W. B. Yeats, The Second Coming (1919).
“About a month to a few weeks ago I was talking with colleagues about
how we were going to work around having to stay at home, a couple of weeks ago
I had to take my daughter home from university and this week I found out my
mother died alone from Coronavirus. All I ask is that people take this
seriously and follow the guidance….” (Anonymous).
Coronavirus
(also known as Covid-19) has turned the seemingly innocuous flu illness into
something far more sinister and deadly, which step-by-step has had an insidious
effect upon the UK, and the rest of the world for that matter, than any of the
other social upheavals that have taken place recently (e.g. Brexit, Trump
election, the Syrian civil war, etc.). It is hard in the current situation to look
back on and envisage how the general mood was towards Covid-19 when it first
surfaced in China.
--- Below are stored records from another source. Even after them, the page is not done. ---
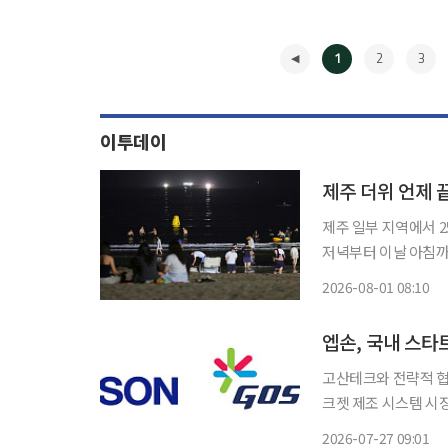
1
2
3
이투데이
제주 더위 언제
제주 일부 지역에서 25일 연속 열
저녁부터 이날 아침까지 
을 기록했다. 올해 지점별 열대야 일수는 제주 25일, 서귀포 24일, 고산 21일, 성산 16일이다.
2026-08-01 08:10
제주에서는 지난달 7
◀
엡손, 국내 스
고산테크와 전략적 협
크젯 제조 시스템 시장 확장 추진 세이코 엡손 주식회사(엡손)는 2
Corporation과 
2026-07-27 09:01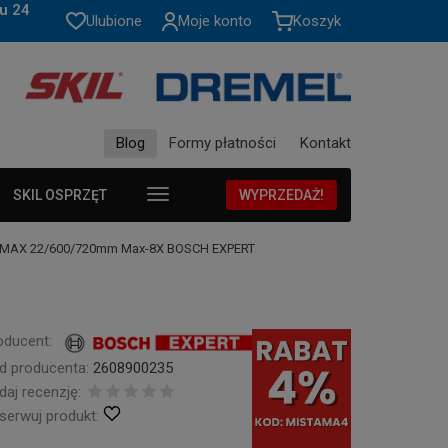
u 24
Ulubione
Moje konto
Koszyk
Blog
Formy płatności
Kontakt
SKIL OSPRZĘT
WYPRZEDAŻ!
S-MAX 22/600/720mm Max-8X BOSCH EXPERT
oducent:
d producenta:
2608900235
daj recenzję:
serwuj produkt: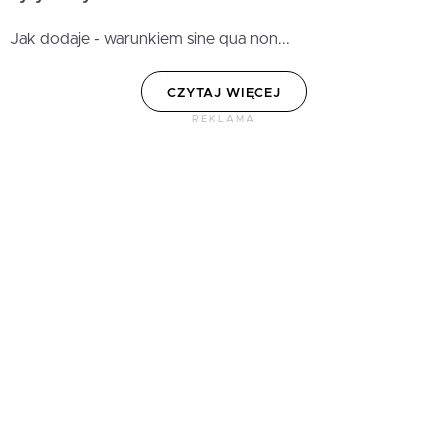
Jak dodaje - warunkiem sine qua non...
CZYTAJ WIĘCEJ
REKLAMA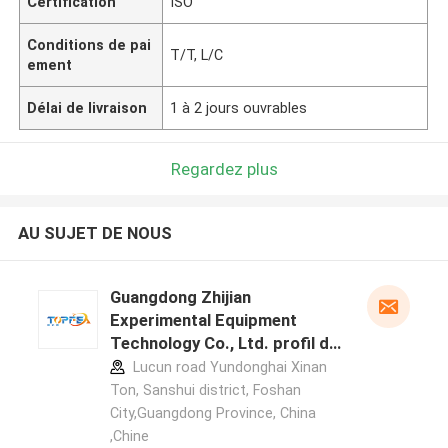
Certification
ISO
Conditions de pai
T/T, L/C
ement
Délai de livraison
1 à 2 jours ouvrables
Regardez plus
AU SUJET DE NOUS
Guangdong Zhijian
Experimental Equipment
Technology Co., Ltd. profil du
fabricant
Lucun road Yundonghai Xinan
Ton, Sanshui district, Foshan
City,Guangdong Province, China
,Chine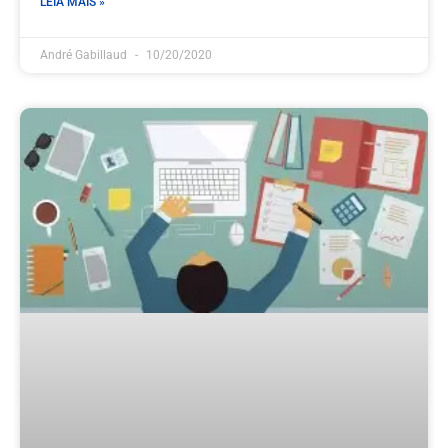
LEIA MAIS »
André Gabillaud
10/20/2020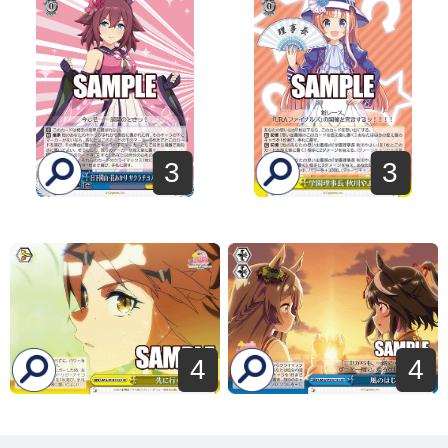
3
3
4
4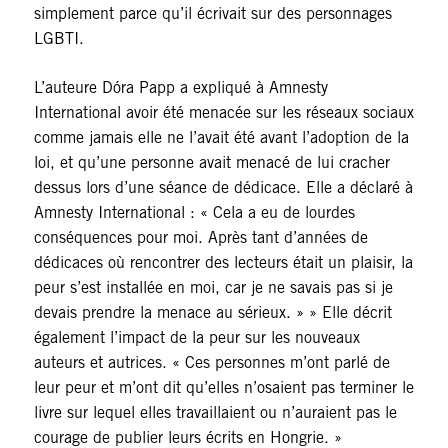
simplement parce qu’il écrivait sur des personnages
LGBTI.
L’auteure Dóra Papp a expliqué à Amnesty
International avoir été menacée sur les réseaux sociaux
comme jamais elle ne l’avait été avant l’adoption de la
loi, et qu’une personne avait menacé de lui cracher
dessus lors d’une séance de dédicace. Elle a déclaré à
Amnesty International : « Cela a eu de lourdes
conséquences pour moi. Après tant d’années de
dédicaces où rencontrer des lecteurs était un plaisir, la
peur s’est installée en moi, car je ne savais pas si je
devais prendre la menace au sérieux. » » Elle décrit
également l’impact de la peur sur les nouveaux
auteurs et autrices. « Ces personnes m’ont parlé de
leur peur et m’ont dit qu’elles n’osaient pas terminer le
livre sur lequel elles travaillaient ou n’auraient pas le
courage de publier leurs écrits en Hongrie.
»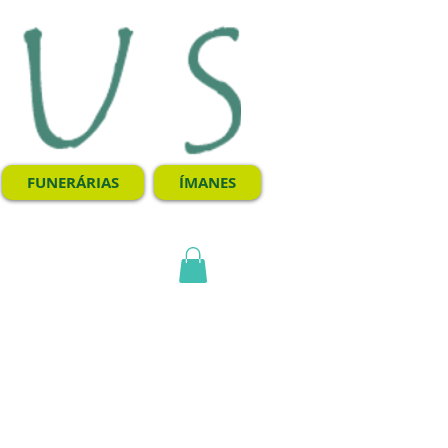
FUNERÁRIAS
ÍMANES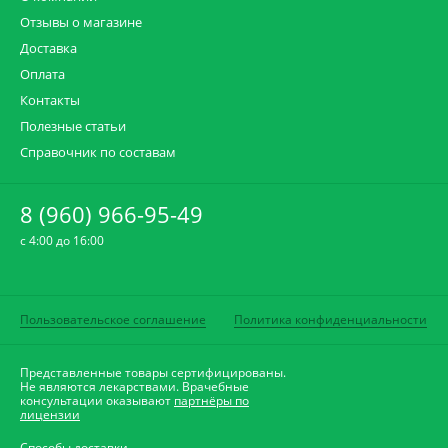
Отзывы о магазине
Доставка
Оплата
Контакты
Полезные статьи
Справочник по составам
8 (960) 966-95-49
c 4:00 до 16:00
Пользовательское соглашение
Политика конфиденциальности
Представленные товары сертифицированы.
Не являются лекарствами. Врачебные
консультации оказывают
партнёры по
лицензии
Способы доставки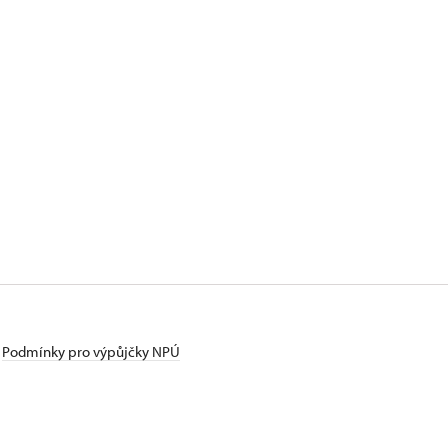
Podmínky pro výpůjčky NPÚ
The spread of this virus was initially greeted with little
attention by the media and the public in late December 2019 to early January
2020, with more focus on Brexit and the changes that the Johnson Government were
going to be bringing in. A good explanation of how Covid-19 began can be found here, in particular
the article provides a link to the John Hopkins University dashboard on how the
pandemic is progressing globally.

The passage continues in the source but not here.